Monday, Nov. 18, 1940

Practical Parson

"Father's headquarters were in town, and there he preached on Sunday morning. Then, after dinner with one of his members (he quickly learned which sisters were the best cooks), he would hitch up his horse and go to one of the country charges for an afternoon sermon, returning to town for an evening service. During the week he had sermons to write, babies to baptize, sickbeds to sit beside, midweek prayer meetings to lead, couples to marry, people to bury, studying to do, men's and women's organizations to direct, young people to guide, and a business to keep going in three churches. He was on call 24 hours a day."

Thus Newsman Hartzell Spence describes his father's first parish in One Foot in Heaven: The Life of a Practical Parson (Whittlesey House; $2.50). The Rev. William H (for nothing) Spence was a Methodist minister who in 30 years of pastorates in Iowa, Colorado and Nebraska never left a parish with less than a 25% net increase in its membership. You seemed to hear an organ playing Onward, Christian Soldiers when he came into the room.

Small-town doctors, lawyers and editors have lately paraded between the covers of successful books. Now it appears that the preacher, a still older and more vital part of small-town U. S. life, is to have his turn as a best seller--for last week the lively, human story of Parson Spence went into its third printing. Reader's Digest picked it for its December book abridgement, and in Hollywood Warner Bros, rushed work on a movie script to add to its string of screen biographies.

Times changed fast from T. R. to F. D. R. Parson Spence changed with them, but without compromising on fundamentals. He cut his sermons from an hour and a half to 24 minutes. At first he would no more have drunk a highball than try to get a laugh in church. Later he even ordered a set of books called Wit and Humor of America from the Methodist Book Concern, took to reading Mark Twain. It helped.

As an Army chaplain in World War I, Parson Spence discouraged crapshooting in camp by rolling sevens himself. As an evangelist, he modernized his revival technique; instead of bringing sinners to the revival, he took the revival to them from house to house.

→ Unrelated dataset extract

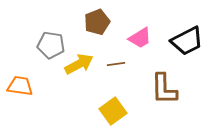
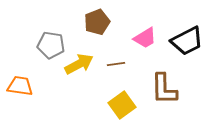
pink trapezoid: moved 5 px right
yellow square: moved 9 px right, 6 px up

He learned to "tell whom I was hitting by the way they looked over their shoulders to see if the family skeletons were sitting behind them."

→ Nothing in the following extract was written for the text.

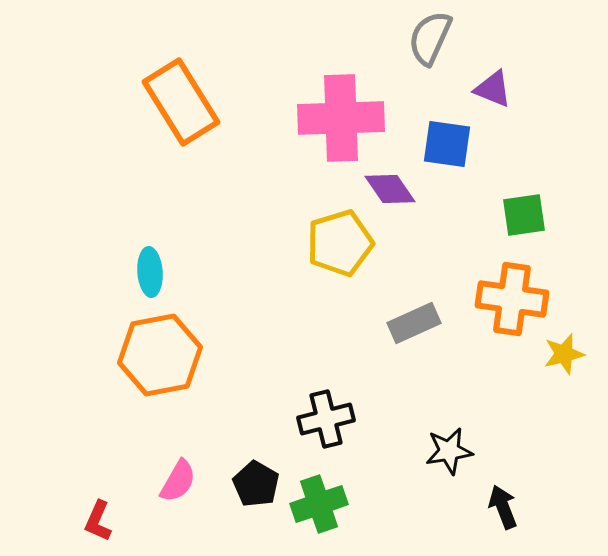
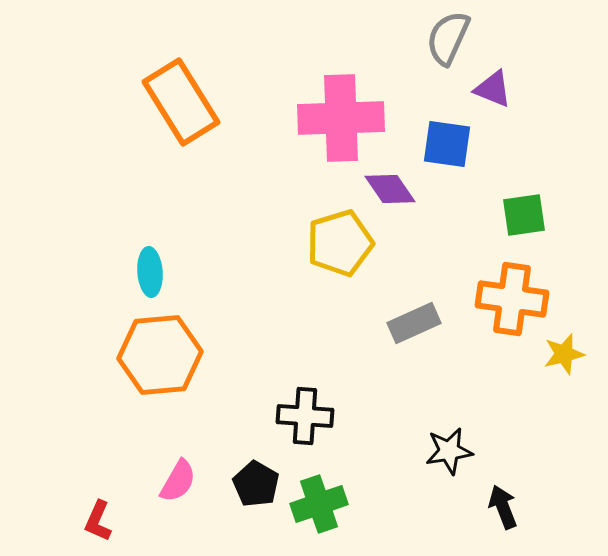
gray semicircle: moved 18 px right
orange hexagon: rotated 6 degrees clockwise
black cross: moved 21 px left, 3 px up; rotated 18 degrees clockwise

Because a sister of the parish hates to be caught unprepared by her preacher, on his pastoral rounds he would linger out front tying his horse (later testing his tires) until she had time to whip off her apron and straighten up the parlor. Because the Methodist Discipline forbade smoking, he passed out chocolate cigars when his son was born. But he knew how to call his shots. When a parishioner begged him to tell her daughter not to accept a job in Manhattan because something might happen to her there, Parson Spence looked her in the eye, said: "Mrs. Knowles, did you ever think what might happen to her in an Iowa haystack?"